Katie Button: Curate and Nightbell, Asheville

Photo by Kat Kinsman

I grew up in a household where my mother tried to raise us super healthy and we had like Grape Nuts and things like that around the house which is not a kid's favorite dream. So when we would go on vacation to Lake Chelan in Washington State or the beach in South Carolina she would allow us to buy those little mini boxes of sugared cereal. The best part about it was trying to come up with the best combination, whether it's sugared cornflakes and Cap'n Crunch combined in a bowl, or Froot Loops and Lucky Charms, it was my favorite vacation time.

Vishwesh Bhatt: Snackbar, Oxford

I don't have a breakfast cereal memory, because I didn't grow up eating cereal. But what I did grow up eating is stir-fried sprouted beans for breakfast. That's sort of the thing that I always miss when I'm eating cereal. Those memories are not something I can really relate to.

Anne Quatrano: Bacchanalia, Floataway Cafe, Star Provisons and more, Atlanta

Photo by Kat Kinsman

Oh my gosh that's an awful thing to ask because my sister is with me and we ate a lot of Cap'n Crunch—that was my sister's favorite. I liked Wheaties, mostly because there were football stars on the front. So we always had those two.

Mike Lata: FIG and The Ordinary, Charleston

Photo by Kat Kinsman

Lately I'm soaking groats in coconut and almond milk and putting a little bit of maple syrup and some bananas in there and it makes me feel like a kid, but I know it's a lot healthier. If I had to pick one as a kid, I always loved Grape Nuts, I felt like it was fuel. Then I found out it was breadcrumbs.

Asha Gomez: Spice to Table and The Third Space, Atlanta

Photo by Kat Kinsman

I grew up in India and we didn't eat cereal, we ate porridge. It was always porridge that was cooked in coconut milk and and had dried nuts and fruits in it. So that's my fondest memory of a cereal-type meal. My son Ethan is an American cereal eater. Cheerios, cinnamon-frosted something—he loves that one. I try to keep lots of dried nuts and fruits in the house, but he's getting into his pistachios and and cashews and I want him to start putting it in his cereal, but it hasn't happened just yet.
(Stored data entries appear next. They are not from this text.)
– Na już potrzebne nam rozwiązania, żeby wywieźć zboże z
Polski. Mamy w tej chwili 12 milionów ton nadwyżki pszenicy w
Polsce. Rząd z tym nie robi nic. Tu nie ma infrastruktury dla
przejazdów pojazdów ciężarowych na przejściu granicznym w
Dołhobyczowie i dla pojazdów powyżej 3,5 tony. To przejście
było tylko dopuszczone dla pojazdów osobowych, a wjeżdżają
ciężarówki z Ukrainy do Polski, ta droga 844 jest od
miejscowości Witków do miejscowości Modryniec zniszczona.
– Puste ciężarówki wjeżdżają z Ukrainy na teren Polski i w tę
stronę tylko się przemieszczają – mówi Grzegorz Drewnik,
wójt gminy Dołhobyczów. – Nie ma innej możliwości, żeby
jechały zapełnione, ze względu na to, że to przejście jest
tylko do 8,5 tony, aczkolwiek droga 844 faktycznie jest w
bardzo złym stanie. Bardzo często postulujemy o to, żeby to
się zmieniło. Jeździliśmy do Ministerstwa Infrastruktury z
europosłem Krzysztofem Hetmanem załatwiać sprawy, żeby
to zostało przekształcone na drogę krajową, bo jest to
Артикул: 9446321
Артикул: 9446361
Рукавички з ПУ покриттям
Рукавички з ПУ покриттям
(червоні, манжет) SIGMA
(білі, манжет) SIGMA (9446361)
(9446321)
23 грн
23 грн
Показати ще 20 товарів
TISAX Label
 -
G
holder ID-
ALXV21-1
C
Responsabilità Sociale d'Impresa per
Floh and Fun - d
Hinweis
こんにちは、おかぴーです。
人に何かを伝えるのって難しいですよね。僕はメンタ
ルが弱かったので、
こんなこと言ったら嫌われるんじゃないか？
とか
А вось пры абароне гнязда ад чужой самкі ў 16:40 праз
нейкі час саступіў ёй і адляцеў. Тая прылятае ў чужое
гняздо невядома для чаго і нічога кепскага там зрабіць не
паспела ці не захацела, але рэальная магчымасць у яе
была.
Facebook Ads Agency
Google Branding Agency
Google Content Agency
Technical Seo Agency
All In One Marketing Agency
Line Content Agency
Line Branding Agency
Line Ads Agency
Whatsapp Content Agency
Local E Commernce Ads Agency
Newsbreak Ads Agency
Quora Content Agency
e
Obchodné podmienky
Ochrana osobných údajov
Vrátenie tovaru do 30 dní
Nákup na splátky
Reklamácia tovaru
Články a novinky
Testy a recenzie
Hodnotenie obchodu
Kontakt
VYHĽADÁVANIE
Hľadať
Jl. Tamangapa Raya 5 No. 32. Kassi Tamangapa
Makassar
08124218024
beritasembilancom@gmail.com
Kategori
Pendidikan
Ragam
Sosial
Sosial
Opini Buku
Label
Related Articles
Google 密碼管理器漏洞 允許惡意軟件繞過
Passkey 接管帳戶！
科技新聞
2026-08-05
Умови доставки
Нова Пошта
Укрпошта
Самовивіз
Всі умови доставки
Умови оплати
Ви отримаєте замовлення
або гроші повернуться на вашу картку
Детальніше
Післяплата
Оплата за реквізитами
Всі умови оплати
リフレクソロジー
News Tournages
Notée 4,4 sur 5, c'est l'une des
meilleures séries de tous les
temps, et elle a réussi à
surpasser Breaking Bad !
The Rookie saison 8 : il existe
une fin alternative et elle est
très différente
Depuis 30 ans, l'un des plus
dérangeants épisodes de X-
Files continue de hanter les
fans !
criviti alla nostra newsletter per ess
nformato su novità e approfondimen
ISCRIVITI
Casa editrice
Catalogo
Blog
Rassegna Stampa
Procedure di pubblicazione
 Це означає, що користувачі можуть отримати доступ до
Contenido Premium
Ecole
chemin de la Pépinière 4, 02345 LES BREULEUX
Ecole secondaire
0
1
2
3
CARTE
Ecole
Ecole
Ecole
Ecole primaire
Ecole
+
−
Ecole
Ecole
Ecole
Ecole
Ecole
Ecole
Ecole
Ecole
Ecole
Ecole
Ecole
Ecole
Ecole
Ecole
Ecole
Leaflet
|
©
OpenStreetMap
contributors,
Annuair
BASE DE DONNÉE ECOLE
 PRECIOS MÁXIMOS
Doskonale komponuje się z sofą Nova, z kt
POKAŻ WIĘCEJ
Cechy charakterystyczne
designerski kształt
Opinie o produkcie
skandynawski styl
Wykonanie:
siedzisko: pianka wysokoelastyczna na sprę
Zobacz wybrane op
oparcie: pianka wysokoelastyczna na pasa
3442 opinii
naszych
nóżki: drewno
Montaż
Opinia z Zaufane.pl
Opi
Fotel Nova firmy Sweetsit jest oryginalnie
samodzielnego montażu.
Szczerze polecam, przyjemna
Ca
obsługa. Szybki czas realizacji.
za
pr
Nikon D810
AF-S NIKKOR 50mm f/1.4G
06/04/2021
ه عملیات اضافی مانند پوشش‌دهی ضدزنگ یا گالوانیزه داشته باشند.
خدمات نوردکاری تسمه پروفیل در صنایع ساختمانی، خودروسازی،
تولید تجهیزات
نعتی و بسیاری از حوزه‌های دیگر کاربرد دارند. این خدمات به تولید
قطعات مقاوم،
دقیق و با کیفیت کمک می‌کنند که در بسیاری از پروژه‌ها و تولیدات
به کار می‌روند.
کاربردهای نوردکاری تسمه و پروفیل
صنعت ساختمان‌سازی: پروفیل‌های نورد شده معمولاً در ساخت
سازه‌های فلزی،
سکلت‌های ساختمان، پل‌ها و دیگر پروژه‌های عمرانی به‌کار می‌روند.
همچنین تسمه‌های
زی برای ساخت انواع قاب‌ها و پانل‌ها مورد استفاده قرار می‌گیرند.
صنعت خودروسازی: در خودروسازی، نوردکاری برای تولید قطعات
Carey Bringle: Peg Leg Porker, Nashville

Photo by Kat Kinsman

Cap'n Crunch, absolutely. We would go and stay with my grandparents on Friday nights and we would watch Fantasy Island and The A-Team. My grandparents would watch Vega$ because my grandmother loved Robert Wagner. They would get Cap'n Crunch with crunchberries for us and my sister and I would always eat the Cap'n Crunch and save all the crunchberries for the last and finish them last. That was our special treat.

Rodney Scott: Rodney Scott's BBQ, Charleston

Photo by Kat Kinsman

My favorite cereal memory is when I learned how to put half a bowl of milk in with the Frosted Flakes so that you can keep the sweetness and crunchiness all the way through.

Steve McHugh: Cured, San Antonio

Photo by Kat Kinsman

Probably Cocoa Krispies—it's the milk afterward. You'd let them soak, then you'd eat them up, and then it was just like a big bowl of chocolate milk right before you went to school.

Morgan Colcotte: FIG, Charleston

Photo by Kat Kinsman

Growing up, I ate a lot of breakfast cereal eating in the morning. Saturday mornings, my parents would sleep in a little bit and my sister and I would get up a little earlier and watch cartoons. That was the one day of the week where we could just go to town on the junky cereal. She was a Cocoa Puff gal, I was a Rice Krispies or Cocoa Krispies gal and we just filled the bowl with too much milk and cereal and keep refilling it until the milk was gone. That was definitely the bedrock of my cereal experiences growing up. Still to this day, I crave a little Cocoa Krispies in my life every once in a while.

Belinda Leong and Michel Suas: B. Patisserie, San Francisco

Photo by Kat Kinsman

Leong: Fruity Pebbles—oh god yeah!

Suas: Sorry, I only eat granola from B. Patisserie.